Monday, July 08, 2002

Afghan police have arrested 12 people in connection with the assassination of Vice President and Public Works Minister Abdul Qadir Saturday morning, an Interior Ministry official told Reuters today.

Those held include 10 of the guards at Qadir's ministry, who allegedly did nothing as 36 bullets were fired at the late vice president's car.  "So far, we have not found any concrete evidence to show who was responsible," the official said.  "None of the 12 has confessed to anything" (Reuters/Globe and Mail, July 8).

Police and soldiers were deployed around Kabul yesterday as transitional President Hamid Karzai and other Afghan officials gathered to mourn Qadir at a mosque.  Karzai told reporters that he has appointed a commission to investigate the incident and could ask for assistance from Germany, the United States and other countries if the Afghan investigation does not show progress soon (Pamela Constable, Washington Post, July 8).

Afghan ministers decided at a meeting today to ask for the aid of the International Security Assistance Force in investigating the killing.  "The goal is to have an impartial, just and professional investigation so that the criminals are brought to justice as quickly as possible," Karzai spokesman Fazel Akbar said (Agence France-Presse/La Tribune, July 8, UN Wire translation).

Various theories concerning the killing circulated over the weekend, including the possibility of a Taliban hit against the former Northern Alliance commander (Reuters/Globe and Mail).  Some Pashtun mourners said Qadir was killed because he was the highest-ranking Pashtun in the transitional government after Karzai (Constable, Washington Post).

The Financial Times reports that Haji Zaman, a rival from Qadir's home province of Nangahar who was forced to flee after a power struggle there, is seen as the slain vice president's biggest enemy (Charles Clover, Financial Times, July 8).

Offering another theory, the New York Times quotes a senior Afghan official as saying yesterday that the killing may have been the work of eastern drug barons upset at the poppy eradication campaign Qadir was heading.  The official said Qadir recently complained that some of the money meant to compensate farmers for destroying their opium crops had not been distributed.  "In some instances, there were problems with the flow of the money.  There were people who didn't get any," the official said.  "That was a concern to Mr. Qadir.  That is why it is now a concern to us" (Dexter Filkins, New York Times, July 8).

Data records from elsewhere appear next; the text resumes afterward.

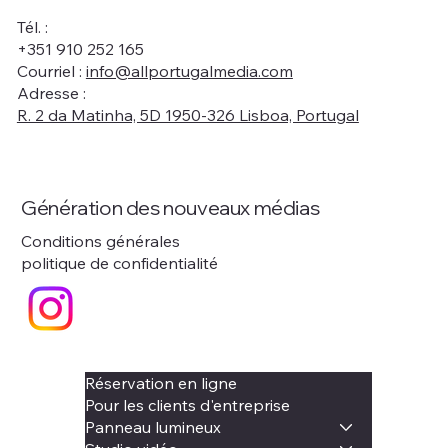
Tél. :
+351 910 252 165
Courriel :
info@allportugalmedia.com
Adresse :
R. 2 da Matinha, 5D 1950-326 Lisboa, Portugal
Génération des nouveaux médias
Conditions générales
politique de confidentialité
Réservation en ligne
Pour les clients d'entreprise
Panneau lumineux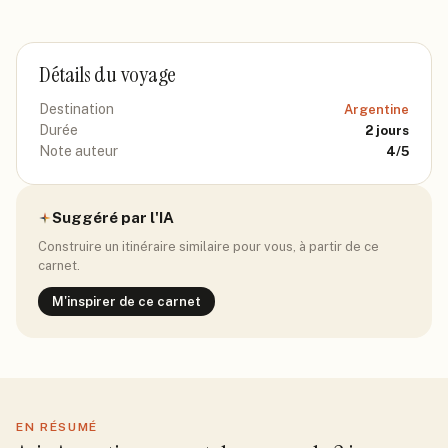
Détails du voyage
Destination
Argentine
Durée
2
jours
Note auteur
4
/5
Suggéré par l'IA
Construire un itinéraire similaire pour vous, à partir de ce
carnet.
M'inspirer de ce carnet
EN RÉSUMÉ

Some Afghans reportedly believed Qadir enriched himself through the opium trade, and rumors circulated that his men had burned only 20 percent of the opium they confiscated in a raid of Nangahar's largest drug market earlier this year.  "Qadir had many enemies among the drug dealers and rival warlords in Nangahar," said a senior Western diplomat.

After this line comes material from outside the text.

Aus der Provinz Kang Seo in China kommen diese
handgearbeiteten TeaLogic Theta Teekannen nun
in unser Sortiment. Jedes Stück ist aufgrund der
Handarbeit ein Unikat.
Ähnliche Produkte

A religious law professor at Kabul University, Abdul Khader, said the assassination could also have been orchestrated by al-Qaeda.  "If it is al-Qaeda, it means the other government ministers are also in danger," he said (Dusan Stojanovic, Associated Press/Yahoo! News, July 8).

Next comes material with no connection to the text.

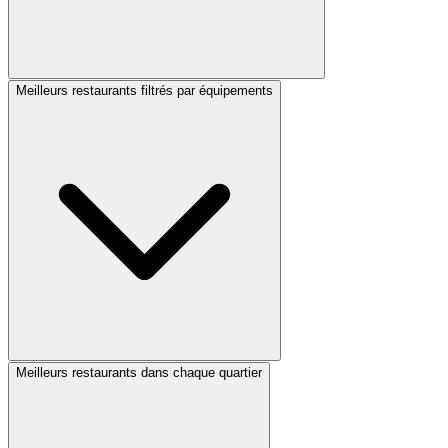
Meilleurs restaurants filtrés par équipements
Meilleurs restaurants dans chaque quartier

ISAF said its officers believe the assassination was "an individual attack designed to destabilize the government" (Clover, Financial Times).  A spokesman for Lakhdar Brahimi, U.N. Secretary General Kofi Annan's special representative for Afghanistan, said Saturday that the U.N. Assistance Mission in Afghanistan "condemns this heinous act in the strongest terms and calls upon the transitional administration to undertake without delay an in-depth investigation that will throw full light on the circumstances of this murder" (UNAMA release/ReliefWeb, July 6).